SeqOpt (method / parameter = value)

DEAP

run(...) driver

algorithms.eaMuPlusLambda / eaMuCommaLambda / eaSimple

algorithm="nsga2"

tools.selNSGA2 (sortNondominated + assignCrowdingDist)

mating selection

tools.selTournamentDCD

survival="mu_plus_lambda" / "mu_comma_lambda" / "ea_simple"

eaMuPlusLambda / eaMuCommaLambda / eaSimple

variation="and" / "or"

algorithms.varAnd / algorithms.varOr

crossover="uniform" / "one_point" / "two_point"

tools.cxUniform / cxOnePoint / cxTwoPoint

mutation="substitution"

tools.mutUniformInt (categorical resampling analogue)

constraints=[...], penalty="delta" / "closest_valid"

tools.DeltaPenalty / tools.ClosestValidPenalty

objectives=[(name, "max"/"min", src)]

base.Fitness weights (+1 / -1 per objective) + toolbox.register("evaluate")

df_pareto output / hall_of_fame_ / trajectory_

tools.ParetoFront / tools.HallOfFame / tools.Logbook

eval hypervolume / convergence / spread

deap.benchmarks.tools.hypervolume / convergence / diversity

Rows with no DEAP analogue are the aaanalysis value-add: the SHAP / feat_importance residue guidance (mode), the sequence genome + domain constraints (n_mut_max, region, to_aa), the algorithm="greedy" baseline, and any callable(sequence) objective.

Added in version 1.0.0.

Parameters:

Methods

eval(df_pareto[, ref_point, ref_front])

Evaluate a Pareto front: hypervolume, front size, spread and (optionally) convergence.

run(df_seq, df_feat, objectives[, ...])

Run multi-objective directed evolution and return the Pareto front of variants.

__init__(mode='impact', model=None, target_class=None, df_seq_ref=None, labels=None, df_scales=None, random_state=None, verbose=False)[source]
Parameters:
  • mode (str, default='impact') – Residue-guidance mode. 'impact' refits ShapModel every generation under fuzzy labeling (the new variant’s prediction score as a soft label vs. the balanced reference) and mutates the strongest-feat_impact residues — this is the only SeqOpt feature that needs aaanalysis[pro] (SHAP), imported lazily. 'importance' uses the static feat_importance ranking from df_feat (no SHAP, no refit) and walks positions highest-first (no pro dependency).
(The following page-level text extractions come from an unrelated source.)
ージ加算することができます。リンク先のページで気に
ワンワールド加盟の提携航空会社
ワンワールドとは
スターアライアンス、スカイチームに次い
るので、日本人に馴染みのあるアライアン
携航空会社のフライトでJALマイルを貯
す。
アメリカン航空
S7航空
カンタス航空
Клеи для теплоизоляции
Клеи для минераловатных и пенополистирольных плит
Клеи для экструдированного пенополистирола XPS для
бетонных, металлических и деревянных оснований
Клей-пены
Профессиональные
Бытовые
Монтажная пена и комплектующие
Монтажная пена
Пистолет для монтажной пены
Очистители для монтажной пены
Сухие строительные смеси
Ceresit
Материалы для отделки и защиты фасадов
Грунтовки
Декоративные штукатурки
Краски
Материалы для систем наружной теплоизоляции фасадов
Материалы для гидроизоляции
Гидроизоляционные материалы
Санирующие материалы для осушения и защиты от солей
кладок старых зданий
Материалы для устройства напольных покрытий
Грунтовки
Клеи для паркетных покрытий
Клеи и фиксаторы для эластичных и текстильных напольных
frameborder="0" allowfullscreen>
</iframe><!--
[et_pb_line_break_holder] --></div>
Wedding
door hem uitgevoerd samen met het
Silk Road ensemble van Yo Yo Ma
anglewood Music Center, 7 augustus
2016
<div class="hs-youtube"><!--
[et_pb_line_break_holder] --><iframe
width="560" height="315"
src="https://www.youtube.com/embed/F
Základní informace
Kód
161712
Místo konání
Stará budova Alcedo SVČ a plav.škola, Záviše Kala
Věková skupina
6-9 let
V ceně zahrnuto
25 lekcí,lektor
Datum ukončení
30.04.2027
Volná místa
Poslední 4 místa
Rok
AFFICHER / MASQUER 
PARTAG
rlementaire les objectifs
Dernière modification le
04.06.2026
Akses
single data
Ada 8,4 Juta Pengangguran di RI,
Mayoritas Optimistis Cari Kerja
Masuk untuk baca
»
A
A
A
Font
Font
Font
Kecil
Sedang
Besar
  • model (object, optional) – A fitted classifier exposing predict_proba used as the fitness engine (the delta_pred objective) and, in mode='impact', as the model whose attribution guides the search. Required when an objective uses delta_pred or mode='impact'.

  • target_class (int or str, optional) – Class whose predicted probability the fitness tracks. None selects the positive class.

  • df_seq_ref (pd.DataFrame, optional) – Labeled, balanced reference sequences (position-based format) the per-generation ShapModel refit is anchored on. Required for mode='impact'.

  • labels (array-like, shape (n_ref,), optional) – Binary class labels (1=positive, 0=negative) aligned to df_seq_ref. Required for mode='impact'.

  • df_scales (pd.DataFrame, optional) – Amino acid scales. Default from load_scales().

  • random_state (int, optional) – Seed threaded through the evolutionary RNG and ShapModel.

  • verbose (bool, default=False) – If True, verbose outputs are enabled.

See also

  • SeqMut whose combine scores the variants (the fitness engine).

  • ShapModel whose fuzzy-labeled SHAP values drive mode='impact' guidance.